** Opening DATA block **
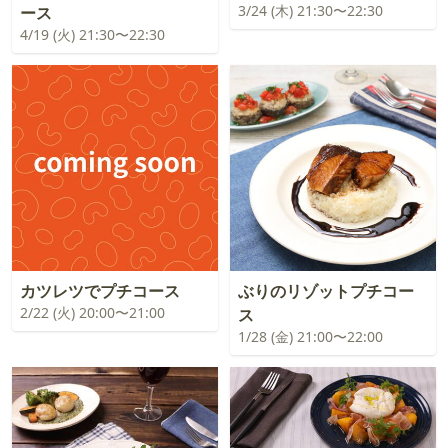
3/24 (木) 21:30〜22:30
ース
4/19 (火) 21:30〜22:30
カツレツでプチコース
ぶりのリゾットプチコー
2/22 (火) 20:00〜21:00
ス
1/28 (金) 21:00〜22:00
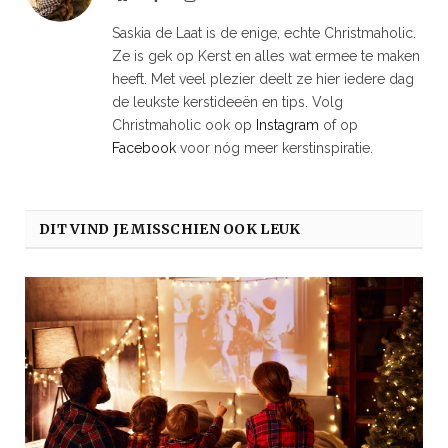
Saskia de Laat is de enige, echte Christmaholic.
Ze is gek op Kerst en alles wat ermee te maken
heeft. Met veel plezier deelt ze hier iedere dag
de leukste kerstideeën en tips. Volg
Christmaholic ook op
Instagram
of op
Facebook
voor nóg meer kerstinspiratie.
DIT VIND JE MISSCHIEN OOK LEUK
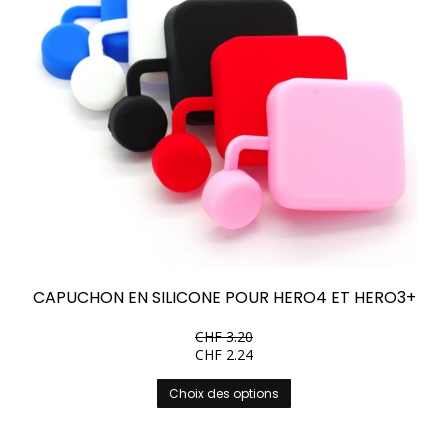
CAPUCHON EN SILICONE POUR HERO4 ET HERO3+
CHF
3.20
CHF
2.24
Ce
Choix des options
produit
a
plusieurs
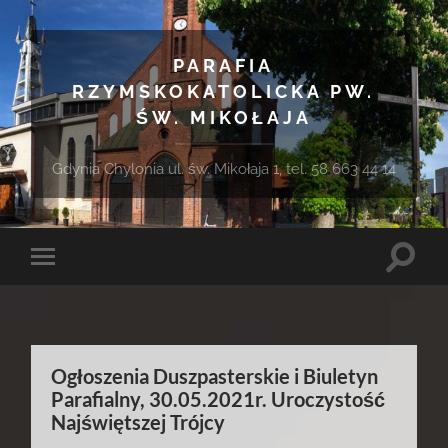
PARAFIA
RZYMSKOKATOLICKA PW.
ŚW. MIKOŁAJA
Gdynia Chylonia ul. św. Mikołaja 1, tel. 58 663 44 14
Toggle
Toggle
search
mobile
field
menu
Ogłoszenia Duszpasterskie i Biuletyn
Parafialny, 30.05.2021r. Uroczystość
Najświętszej Trójcy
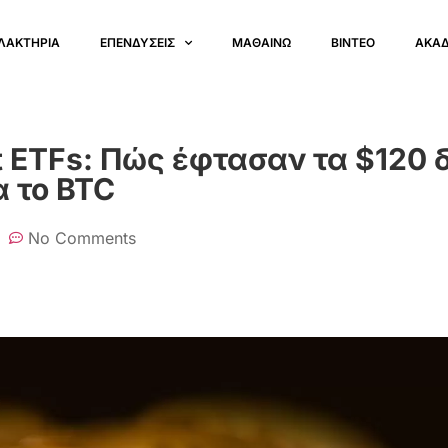
ΛΑΚΤΗΡΙΑ
ΕΠΕΝΔΥΣΕΙΣ
ΜΑΘΑΙΝΩ
ΒΙΝΤΕΟ
ΑΚΑ
t ETFs: Πώς έφτασαν τα $120 δ
α το BTC
No Comments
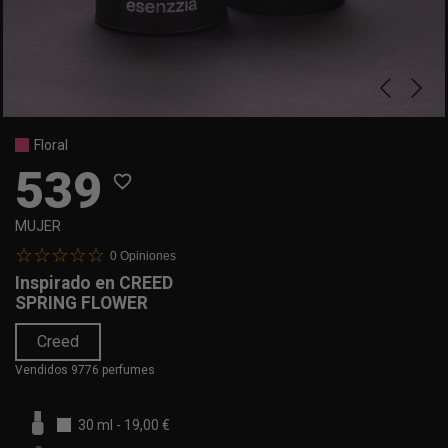
Floral
539
favorite_border
MUJER
0
Opiniones
Inspirado en
CREED
SPRING FLOWER
Creed
Vendidos 9776 perfumes
30 ml
-
19,00 €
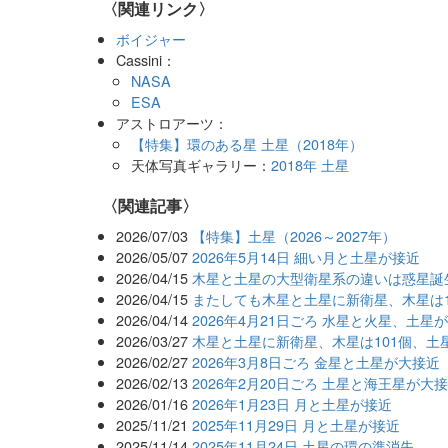
〈関連リンク〉
ボイジャー
Cassini：
NASA
ESA
アストロアーツ：
【特集】環のある星 土星（2018年）
天体写真ギャラリー：
2018年 土星
関連記事
2026/07/03
【特集】土星（2026～2027年）
2026/05/07
2026年5月14日 細い月と土星が接近
2026/04/15
木星と土星の大型衛星系の違いは惑星誕
2026/04/15
またしても木星と土星に新衛星、木星は1
2026/04/14
2026年4月21日ごろ 水星と火星、土星
2026/03/27
木星と土星に新衛星、木星は101個、土星
2026/02/27
2026年3月8日ごろ 金星と土星が大接近
2026/02/13
2026年2月20日ごろ 土星と海王星が大
2026/01/16
2026年1月23日 月と土星が接近
2025/11/21
2025年11月29日 月と土星が接近
2025/11/14
2025年11月24日 土星の環の準消失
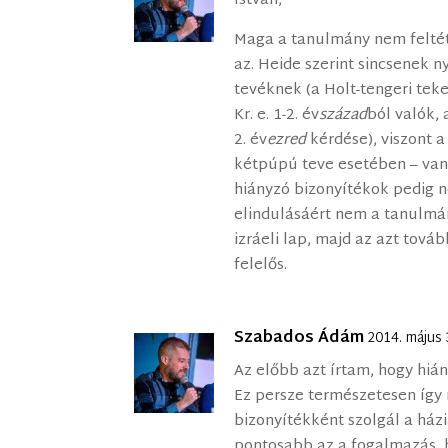
István,
Maga a tanulmány nem feltét
az. Heide szerint sincsenek 
tevéknek (a Holt-tengeri tek
Kr. e. 1-2. év
század
ból valók, 
2. év
ezred
kérdése), viszont 
kétpúpú teve esetében – van
hiányzó bizonyítékok pedig ne
elindulásáért nem a tanulmá
izráeli lap, majd az azt tová
felelős.
Szabados Ádám
2014. május
Az előbb azt írtam, hogy hiá
Ez persze természetesen így n
bizonyítékként szolgál a házi
pontosabb az a fogalmazás, h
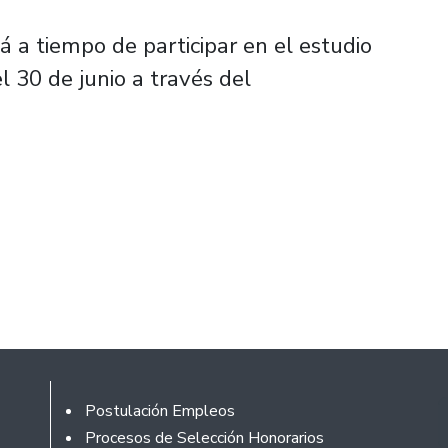
 a tiempo de participar en el estudio
 30 de junio a través del
Rodapé
Postulación Empleos
Procesos de Selección Honorarios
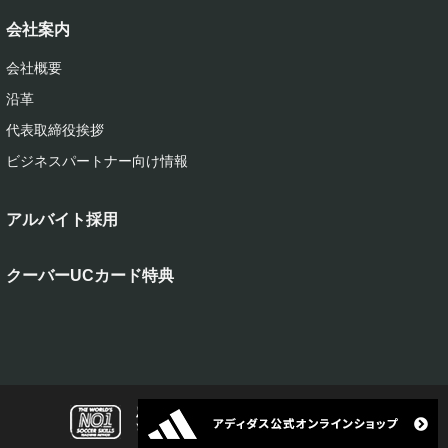
会社案内
会社概要
沿革
代表取締役挨拶
ビジネスパートナー向け情報
アルバイト採用
クーバーUCカード特典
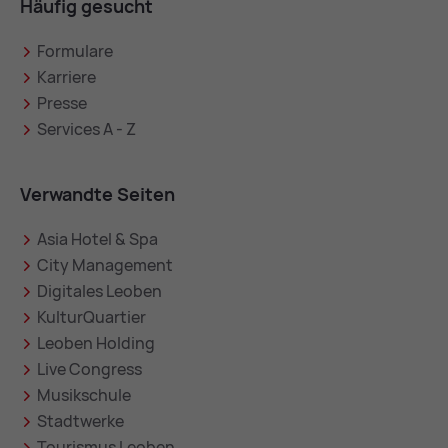
Häufig gesucht
Formulare
Karriere
Presse
Services A - Z
Verwandte Seiten
Asia Hotel & Spa
City Management
Digitales Leoben
KulturQuartier
Leoben Holding
Live Congress
Musikschule
Stadtwerke
Tourismus Leoben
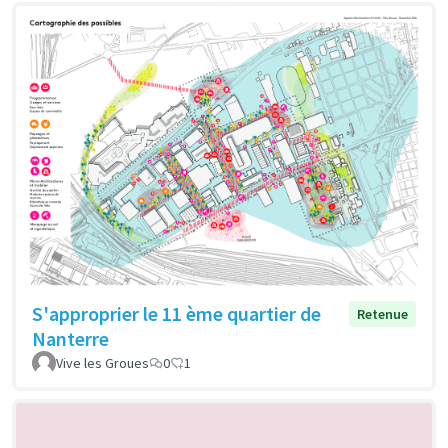
S'approprier le 11 ème quartier de
Retenue
Nanterre
Vive les Groues
0
1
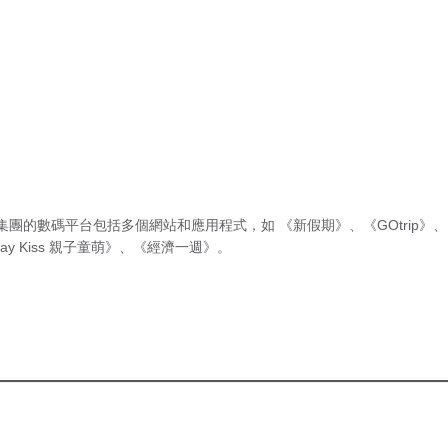
集團的數碼平台包括多個網站和應用程式，如
《新假期》
、
《GOtrip》
、
ay Kiss 親子童萌》
、
《經濟一週》
。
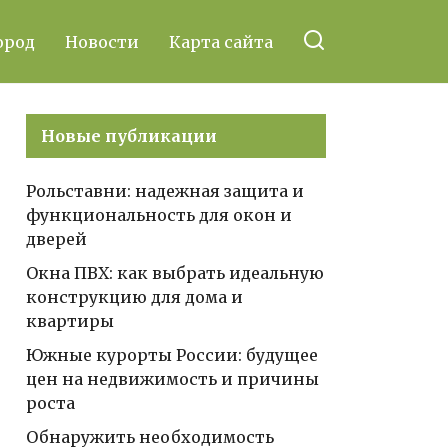
ород
Новости
Карта сайта
Новые публикации
Рольставни: надежная защита и
функциональность для окон и
дверей
Окна ПВХ: как выбрать идеальную
конструкцию для дома и
квартиры
Южные курорты России: будущее
цен на недвижимость и причины
роста
Обнаружить необходимость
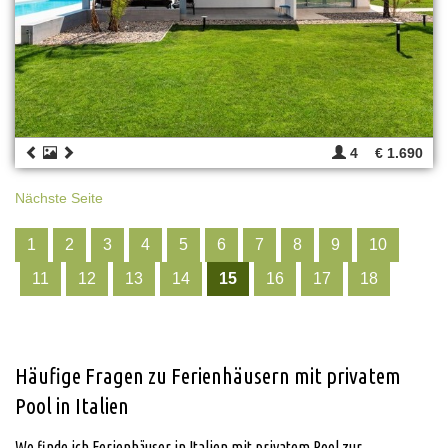
4
€ 1.690
Nächste Seite
1
2
3
4
5
6
7
8
9
10
11
12
13
14
15
16
17
18
Häufige Fragen zu Ferienhäusern mit privatem
Pool in Italien
Wo finde ich Ferienhäuser in Italien mit privatem Pool zur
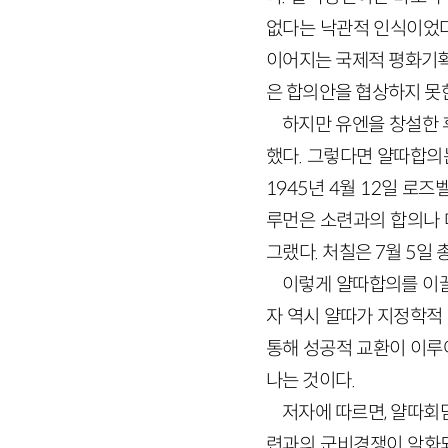
없다는 낙관적 인식이었다
이어지는 국제적 평화기획
은 합의안을 협상하지 못한
하지만 유엔을 창설한 
했다. 그렇다면 얄따합의
1945년 4월 12일 로
루먼은 소련과의 합의나 대
그랬다. 처칠은 7월 5일 
이렇게 얄따합의를 이끌
자 역시 얄따가 지정학적
통해 성공적 교환이 이루
나는 것이다.
저자에 따르면, 얄따회
련과의 군비경쟁이 악화되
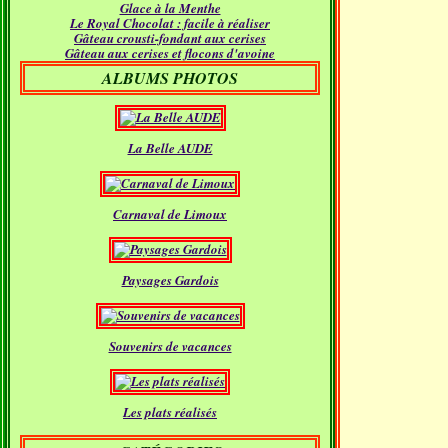
Glace à la Menthe
Janvier
(18)
Le Royal Chocolat : facile à réaliser
Gâteau crousti-fondant aux cerises
Gâteau aux cerises et flocons d'avoine
ALBUMS PHOTOS
La Belle AUDE
Carnaval de Limoux
Paysages Gardois
Souvenirs de vacances
Les plats réalisés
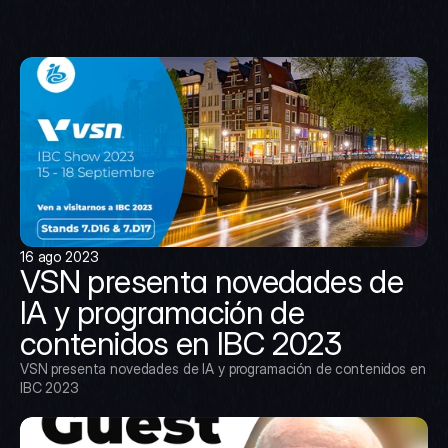
16 ago 2023
VSN presenta novedades de 
IA y programación de 
contenidos en IBC 2023
VSN presenta novedades de IA y programación de contenidos en 
IBC 2023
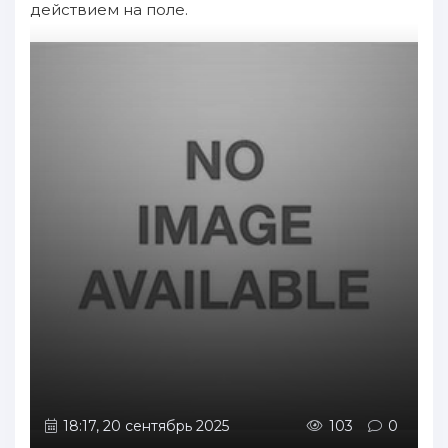
действием на поле.
18:17, 20 сентябрь 2025
103
0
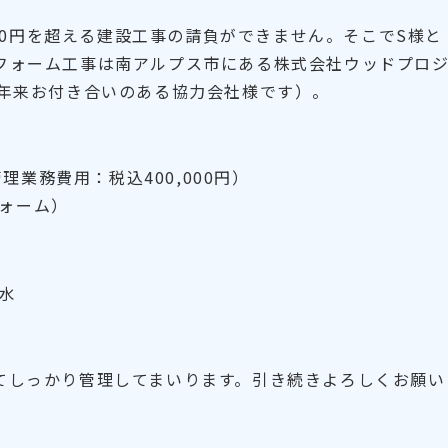
000円を超える建設工事の請負ができません。そこでS様と
フォーム工事は南アルプス市にある株式会社ウッドプロ
0年来お付き合いのある協力会社様です）。
管理業務費用：税込400,000円）
ォーム）
水
てしっかり管理してまいります。引き続きよろしくお願い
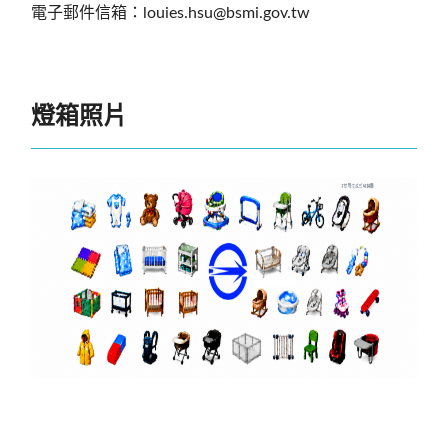
電子郵件信箱：louies.hsu@bsmi.gov.tw
燈箱照片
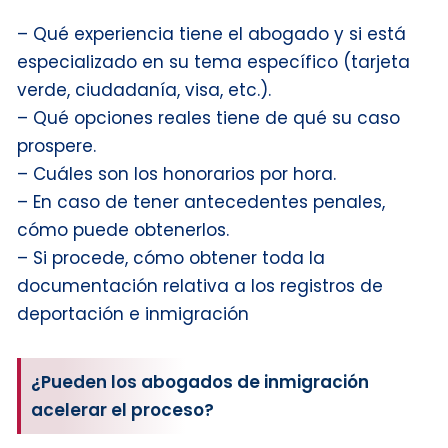
– Qué experiencia tiene el abogado y si está
especializado en su tema específico (tarjeta
verde, ciudadanía, visa, etc.).
– Qué opciones reales tiene de qué su caso
prospere.
– Cuáles son los honorarios por hora.
– En caso de tener antecedentes penales,
cómo puede obtenerlos.
– Si procede, cómo obtener toda la
documentación relativa a los registros de
deportación e inmigración
¿Pueden los abogados de inmigración
acelerar el proceso?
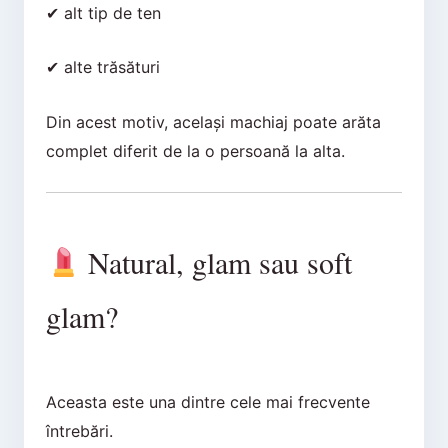
✔ alt tip de ten
✔ alte trăsături
Din acest motiv, același machiaj poate arăta
complet diferit de la o persoană la alta.
Natural, glam sau soft
glam?
Aceasta este una dintre cele mai frecvente
întrebări.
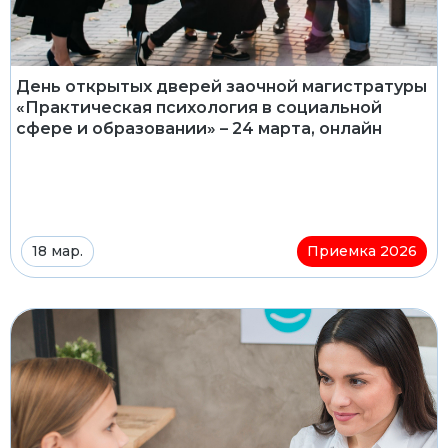
День открытых дверей заочной магистратуры
«Практическая психология в социальной
сфере и образовании» – 24 марта, онлайн
18 мар.
Приемка 2026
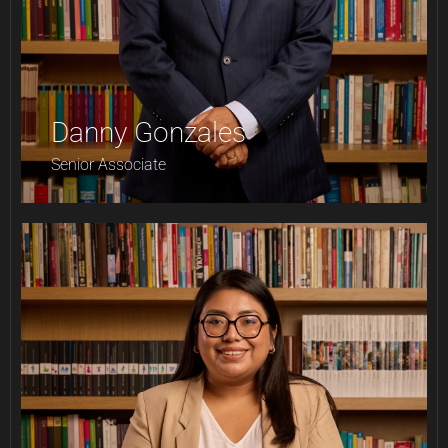
Danny Gonzales
Senior Associate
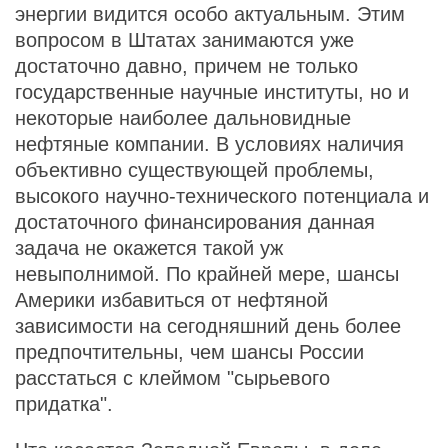
энергии видится особо актуальным. Этим
вопросом в Штатах занимаются уже
достаточно давно, причем не только
государственные научные институты, но и
некоторые наиболее дальновидные
нефтяные компании. В условиях наличия
объективно существующей проблемы,
высокого научно-технического потенциала и
достаточного финансирования данная
задача не окажется такой уж
невыполнимой. По крайней мере, шансы
Америки избавиться от нефтяной
зависимости на сегодняшний день более
предпочтительны, чем шансы России
расстаться с клеймом "сырьевого
придатка".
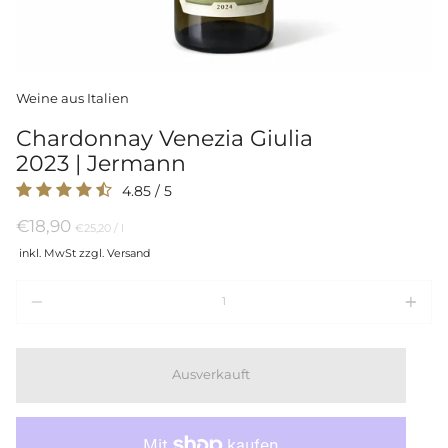
Weine aus Italien
Chardonnay Venezia Giulia
2023 | Jermann
4.85
/
5
€18,90
Preis
per
€25,20
/
l
pro
inkl. MwSt zzgl. Versand
Einheit
Menge
Ausverkauft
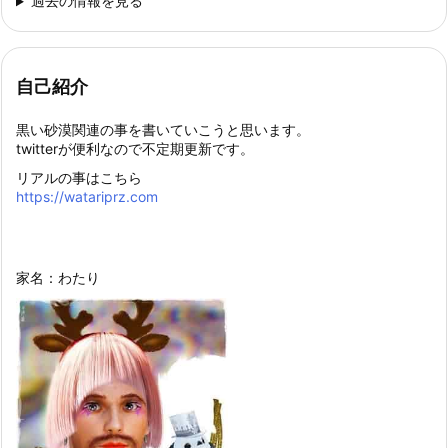
過去の情報を見る
自己紹介
黒い砂漠関連の事を書いていこうと思います。
twitterが便利なので不定期更新です。
リアルの事はこちら
https://watariprz.com
家名：わたり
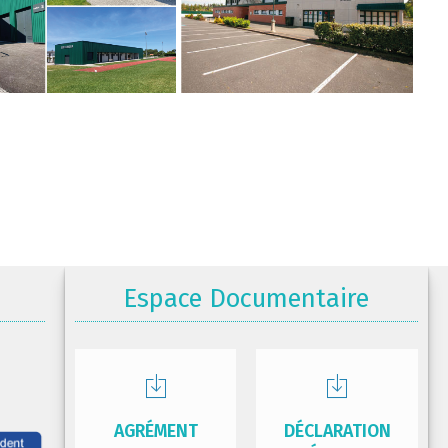
Espace Documentaire
AGRÉMENT
DÉCLARATION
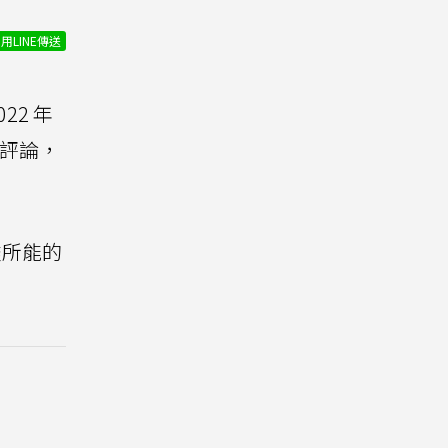
用LINE傳送
022 年
家評論，
盡所能的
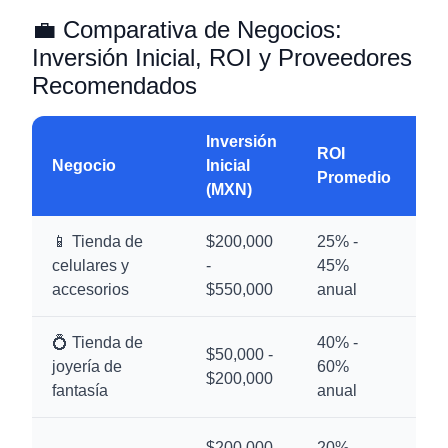
💼 Comparativa de Negocios:
Inversión Inicial, ROI y Proveedores
Recomendados
Inversión
ROI
Negocio
Inicial
R
Promedio
(MXN)
📱 Tienda de
$200,000
25% -
celulares y
-
45%
12
accesorios
$550,000
anual
💍 Tienda de
40% -
$50,000 -
joyería de
60%
8 
$200,000
fantasía
anual
$200,000
20% -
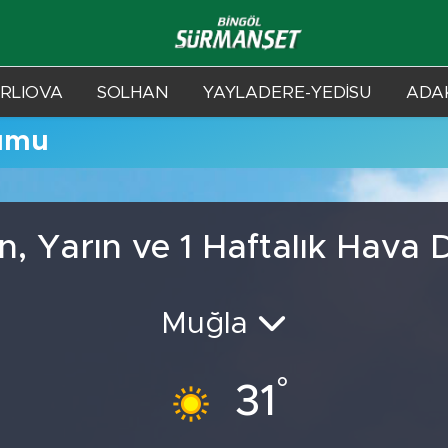
RLIOVA
SOLHAN
YAYLADERE-YEDİSU
ADAK
umu
, Yarın ve 1 Haftalık Hava
Muğla
°
31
** Closing DATA block **
EXERCISE REQUIREMENTS: Scan the records for the string "cómo". Copy each line in which it appears.

RESPONSE BOX:
cómo puede obtenerlos.
– Si procede, cómo obtener toda la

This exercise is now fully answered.